--- Information shown Enclosed Below ---

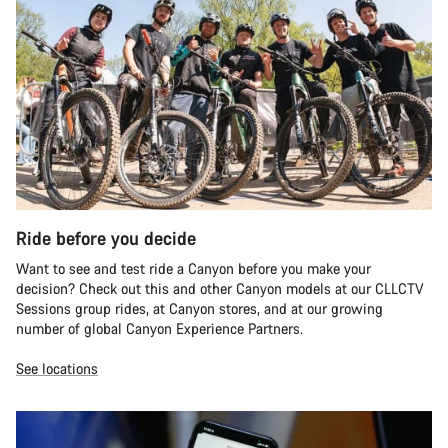
Ride before you decide
Want to see and test ride a Canyon before you make your
decision? Check out this and other Canyon models at our CLLCTV
Sessions group rides, at Canyon stores, and at our growing
number of global Canyon Experience Partners.
See locations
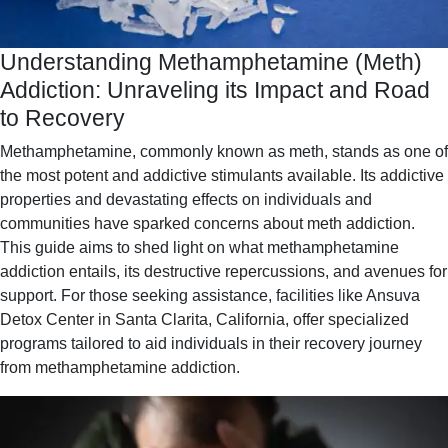
Understanding Methamphetamine (Meth)
Addiction: Unraveling its Impact and Road
to Recovery
Methamphetamine, commonly known as meth, stands as one of
the most potent and addictive stimulants available. Its addictive
properties and devastating effects on individuals and
communities have sparked concerns about meth addiction.
This guide aims to shed light on what methamphetamine
addiction entails, its destructive repercussions, and avenues for
support. For those seeking assistance, facilities like Ansuva
Detox Center in Santa Clarita, California, offer specialized
programs tailored to aid individuals in their recovery journey
from methamphetamine addiction.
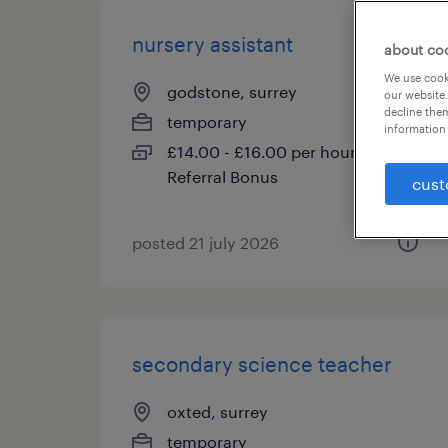
nursery assistant
about co
We use cooki
godstone, surrey
our website.
decline them
temporary
information 
£14.00 - £16.00 per hour, PAYE,
Referral Bonus
cust
posted 21 july 2026
secondary science teacher
oxted, surrey
temporary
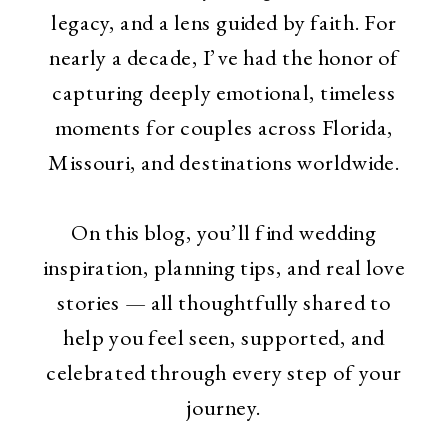
legacy, and a lens guided by faith. For
nearly a decade, I’ve had the honor of
capturing deeply emotional, timeless
moments for couples across Florida,
Missouri, and destinations worldwide.
On this blog, you’ll find wedding
inspiration, planning tips, and real love
stories — all thoughtfully shared to
help you feel seen, supported, and
celebrated through every step of your
journey.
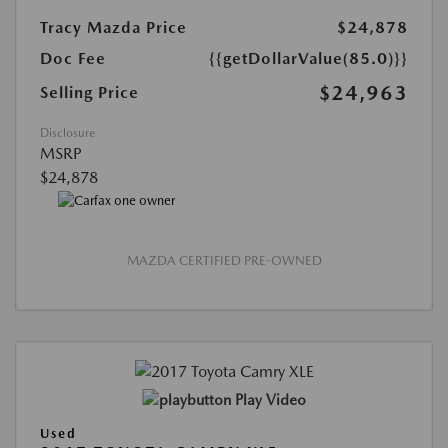
Tracy Mazda Price
$24,878
Doc Fee
{{getDollarValue(85.0)}}
$24,963
Selling Price
Disclosure
MSRP
$24,878
MAZDA CERTIFIED PRE-OWNED
Play Video
Used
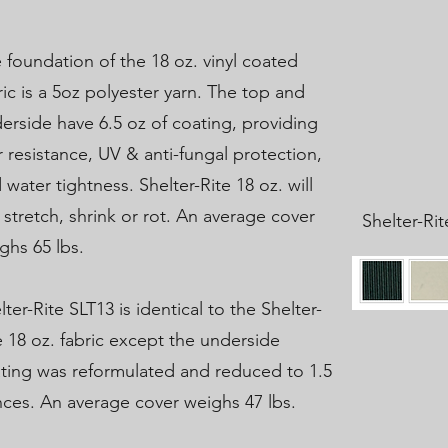
 foundation of the 18 oz. vinyl coated
ric is a 5oz polyester yarn. The top and
erside have 6.5 oz of coating, providing
r resistance, UV & anti-fungal protection,
 water tightness. Shelter-Rite 18 oz. will
 stretch, shrink or rot. An average cover
Shelter-Ri
ghs 65 lbs.
lter-Rite SLT13 is identical to the Shelter-
e 18 oz. fabric except the underside
ting was reformulated and reduced to 1.5
ces. An average cover weighs 47 lbs.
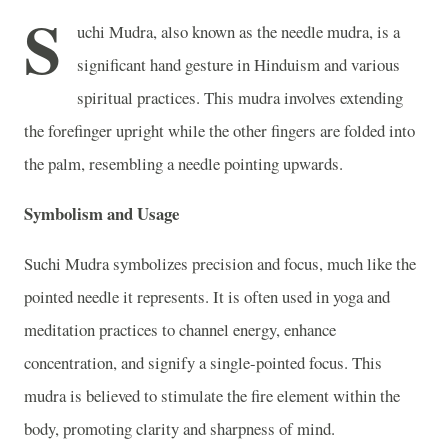
S
uchi Mudra, also known as the needle mudra, is a
significant hand gesture in Hinduism and various
spiritual practices. This mudra involves extending
the forefinger upright while the other fingers are folded into
the palm, resembling a needle pointing upwards.
Symbolism and Usage
Suchi Mudra symbolizes precision and focus, much like the
pointed needle it represents. It is often used in yoga and
meditation practices to channel energy, enhance
concentration, and signify a single-pointed focus. This
mudra is believed to stimulate the fire element within the
body, promoting clarity and sharpness of mind.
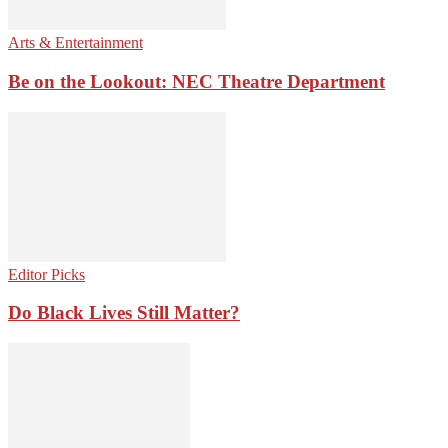
Arts & Entertainment
Be on the Lookout: NEC Theatre Department
Editor Picks
Do Black Lives Still Matter?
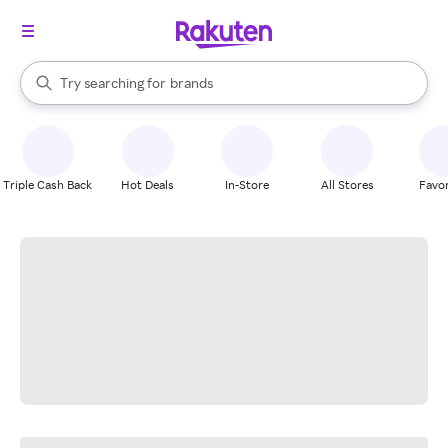
stores
When autocomplete results are available, use the up and down arrow k
Try searching for
brands
Search Rakuten
groceries
stores
Triple Cash Back
Hot Deals
In-Store
All Stores
Favor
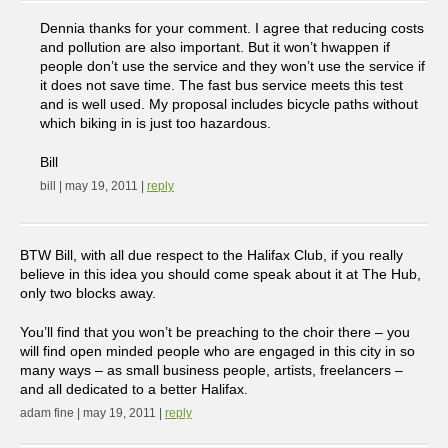
Dennia thanks for your comment. I agree that reducing costs
and pollution are also important. But it won’t hwappen if
people don’t use the service and they won’t use the service if
it does not save time. The fast bus service meets this test
and is well used. My proposal includes bicycle paths without
which biking in is just too hazardous.
Bill
bill | may 19, 2011 |
reply
BTW Bill, with all due respect to the Halifax Club, if you really
believe in this idea you should come speak about it at The Hub,
only two blocks away.
You’ll find that you won’t be preaching to the choir there – you
will find open minded people who are engaged in this city in so
many ways – as small business people, artists, freelancers –
and all dedicated to a better Halifax.
adam fine | may 19, 2011 |
reply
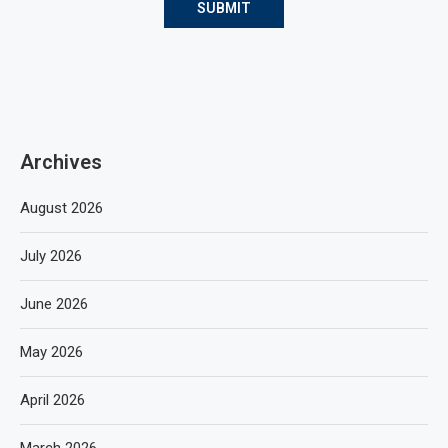
Archives
August 2026
July 2026
June 2026
May 2026
April 2026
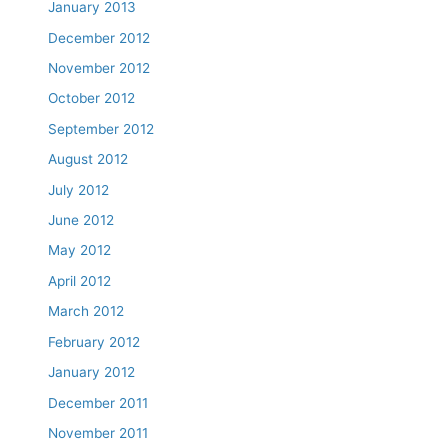
January 2013
December 2012
November 2012
October 2012
September 2012
August 2012
July 2012
June 2012
May 2012
April 2012
March 2012
February 2012
January 2012
December 2011
November 2011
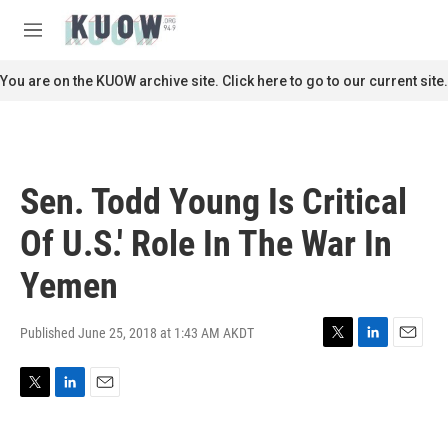
Skip to main content
S
e
M
a
e
r
n
You are on the KUOW archive site. Click here to go to our current site.
c
u
h
u
e
r
Sen. Todd Young Is Critical
y
Of U.S.' Role In The War In
Yemen
Published June 25, 2018 at 1:43 AM AKDT
T
L
E
w
i
m
i
n
a
T
L
E
t
k
i
w
i
m
t
e
l
i
n
a
e
d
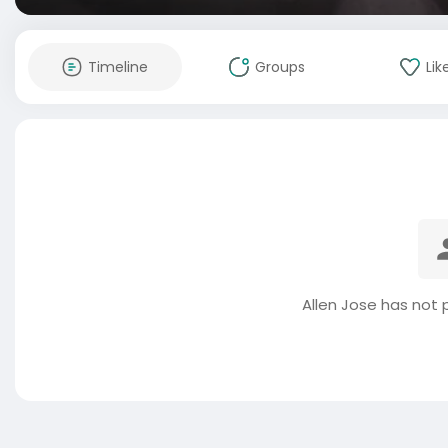
Timeline
Groups
Lik
Allen Jose has not 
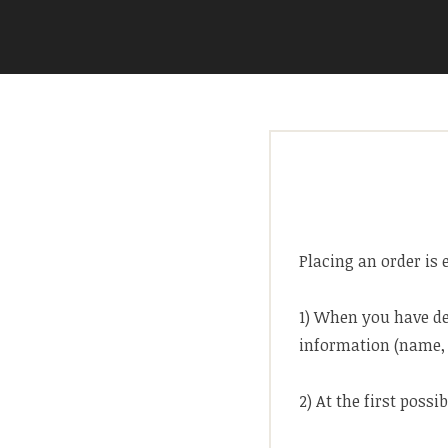
Skip
to
ARIA COUTURE
content
Placing an order is 
1) When you have de
information (name, 
2) At the first possi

--- End of Enclosed Information shown ---

Reproduce each line of the records in which the word "other" appears.

* Expected output:
decision? Check out this and other Canyon models at our CLLCTV
the forefinger upright while the other fingers are folded into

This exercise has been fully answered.